La crise mondiale va mettre un terme à cet effort de modernisation. A partir de 1931, plus aucun navire n'est mis en chantier. Seul le Président Doumer commandé cette année là sera livré en 1935. Un programme de refonte de navires existants ne pourra pas être mené à terme. Champollion, Félix Roussel et Jean Laborde seront rallongés et verront leurs performances améliorées en 1934 et 1935, mais l'épuisement des crédits ne permettra pas de traiter de la même façon leurs navires-frères.

2. Incendies

La première décennie d'après guerre sera marquée par les incendies, dont certains auront des conséquences dramatiques.

94-Le wharf de Yokohama, au bout duquel l'André Lebon était amarré pendant le tremblement de terre du 1er septembre 1923

Le premier de tous, celui consécutif au tremblement de terre de Yokohama, ravagea cette ville et l'agglomération de Tokyo le 1er septembre 1923, occasionnant la disparition d'environ 200000 personnes. Le paquebot André Lebon était au moment du sinistre à poste au wharf de Yokohama, machines démontées pour révisions. A midi, le tremblement de terre détruit le pier auquel était amarré le navire.
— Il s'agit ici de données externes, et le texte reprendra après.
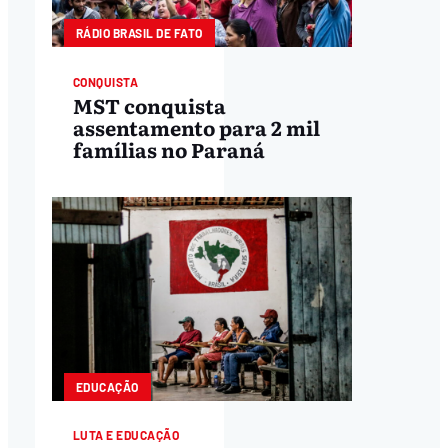
RÁDIO BRASIL DE FATO
CONQUISTA
MST conquista
assentamento para 2 mil
famílias no Paraná
EDUCAÇÃO
LUTA E EDUCAÇÃO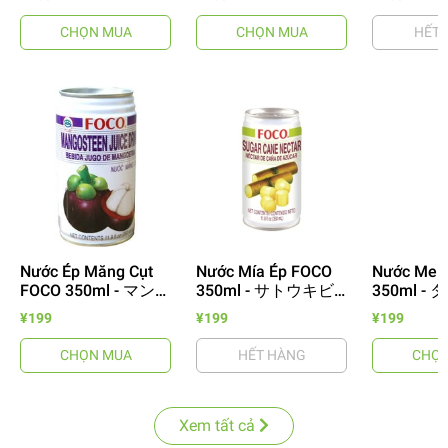
カニカレーの素 70g
ーンカレーキット
素 80g
70g
CHỌN MUA
CHỌN MUA
HẾT 
Nước Ép Măng Cụt
Nước Mía Ép FOCO
Nước Me 
FOCO 350ml - マンゴ
350ml - サトウキビ
350ml -
スチンジュース缶
ジュース缶 350ml
ジュース缶 
¥199
¥199
¥199
350ml
CHỌN MUA
HẾT HÀNG
CHỌN
Xem tất cả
Tandis qu'un gigantesque incendie ravage la ville et que les hydrocarbures déversés dans la baie progressent vers lui, le commandant garde son sang froid et permet, grâce à une passerelle de fortune, à des centaines de réfugiés de se mettre à l'abri à bord. Parmi eux, Paul Claudel, l'ambassadeur de France. En fin de journée, devant la progression de la nappe en feu, il faut s'éloigner. Toujours sans machines, grâce à une baleinière et d'audacieuses manœuvres avec les amarres, le navire peut gagner un mouillage sur une bouée à 400 mètres de là, assurant un abri provisoire aux 1500 personnes embarquées. Jusqu'au 11 septembre, il accueillera officiellement à son bord les services de l'Ambassade de France dont tous les services à terre avaient été dévastés.
Le 11 juillet 1926, alors qu'il descendait la Mer Rouge en direction de l'Indochine, le feu se déclara dans une cargaison de coton transportée par le Fontainebleau, paquebot presque neuf lancé seulement deux ans auparavant. Une série de maladresses aggravèrent le sinistre, et le navire amarré dans la baie de Djibouti finit le lendemain soir par chavirer et fut déclaré en perte totale. L'épave servit quelques années après de fondations au nouveau môle de Djibouti.

Le 21 décembre 1928, dans le port de Marseille, c'est au tour du Paul Lecat, ce fleuron de la flotte d'avant-guerre de terminer prématurément sa carrière. Alors qu'il était en cale sèche à Marseille, des bougies mal éteintes dans la salle à manger furent à l'origine d'un sinistre qui détruisit totalement le navire en quelques heures, malgré l'intervention de remorqueurs qui le sortirent du port pour éviter que l'incendie ne se propage à d'autres.